第6話 逸る気持ち

「みっくん、おはよう。」

「体調は大丈夫そうか?」

「2人とも、来てくれてありがとな!」

次の日には月夜の体調もよくなり、陽太が彼女と談話室で話をしていた。

すると彼のバイト仲間達がお見舞いにやって来たのだ。


「あれ、横の子は?」

「病院で仲良くなった月ちゃんって言うんだ。」

「えっと…黒瀬月夜です、はじめまして。」

彼らは横に座る女性を見ては不思議そうに訊ねる。

月夜は紹介されると少し恥ずかしそうに挨拶をした。


「一人だと心細いかと思ったけど、黒瀬さんがいるなら大丈夫そうだね!」

「皆待ってるから、ゆっくり治して戻ってこいよ!」

「おう!」

2人は彼女に挨拶を返して、彼の様子を見ればホッとしたように微笑む。

そして学校であったことやバイト先でのことを陽太と談笑する。

月夜も話の輪に交じろうとするも、自身の知らないことばかりでただ聞いていることしか出来なかった。

それに心なしか少し寂しそうだ。


「あ、いたいた!三倉くん、リハビリ始めるよ。」

「もうそんな時間か。」

「じゃあうちらはそろそろ帰るね。」

「リハビリ頑張れよ!」

3人が楽しそうに話をしていると看護師がやってきてリハビリの時間を告げる。

彼らは邪魔になってはいけないと思ったのか、それぞれ陽太へ声をかけると病院を去っていった。


「邪魔しちゃってごめんなさいね。」

「いえ、俺も頑張らないと!」

「あの…私も暇だからついて行っていい?」

「えぇ、いいわよ。」

看護師は立ち去る2人を見て申し訳なさそうに話す。

彼女の言葉に陽太は首をふると、彼らの話に感化されたのかやる気がみなぎっている様子だ。
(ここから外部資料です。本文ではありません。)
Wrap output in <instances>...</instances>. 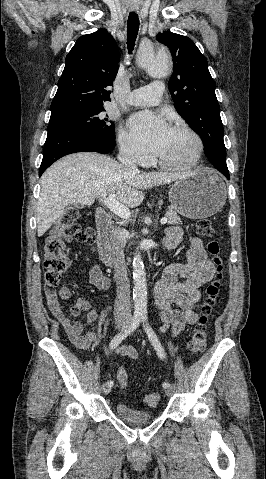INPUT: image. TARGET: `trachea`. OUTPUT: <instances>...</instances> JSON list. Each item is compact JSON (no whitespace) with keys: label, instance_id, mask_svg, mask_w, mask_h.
<instances>
[{"label":"trachea","instance_id":"1","mask_svg":"<svg viewBox=\"0 0 266 479\" xmlns=\"http://www.w3.org/2000/svg\"><path fill=\"white\" fill-rule=\"evenodd\" d=\"M139 30V18L135 12H131L127 22V48L132 53Z\"/></svg>","mask_w":266,"mask_h":479}]
</instances>
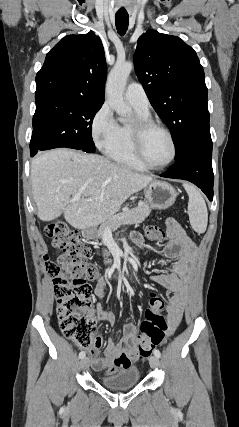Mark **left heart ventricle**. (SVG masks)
<instances>
[{
    "label": "left heart ventricle",
    "instance_id": "obj_1",
    "mask_svg": "<svg viewBox=\"0 0 239 427\" xmlns=\"http://www.w3.org/2000/svg\"><path fill=\"white\" fill-rule=\"evenodd\" d=\"M144 154L154 165L167 162L172 156V145L168 136L160 130H151L145 138Z\"/></svg>",
    "mask_w": 239,
    "mask_h": 427
}]
</instances>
月夜はリハビリに行くことを知り、自身も行きたいと看護師に申し出た。

陽太のことを心配してのことだろうか?


3人はリハビリステーションへ向かうと、歩行練習用の平行棒の前まできた。

看護師は作業療法士に陽太をお願いをして、また仕事へ戻っていく。

「さっそく始めようか。」

「はい!」

「まずはゆっくり立ち上がってみて。」

言われたように立ち上がろうとするも、うまく行かず少しお尻を浮かせることはできるが、また車椅子へ座ってしまう。


「三倉くん、最初は無理しないでいいからね。」

療法士が声をかけるが、陽太は立ち上がることに必死のようだ。

少しでも早く学校やバイト先に復帰したいのだろう。

しかし、気持ちは前向きでも体がついていかなければ意味がない。

彼はそのことに気づいていないようだった。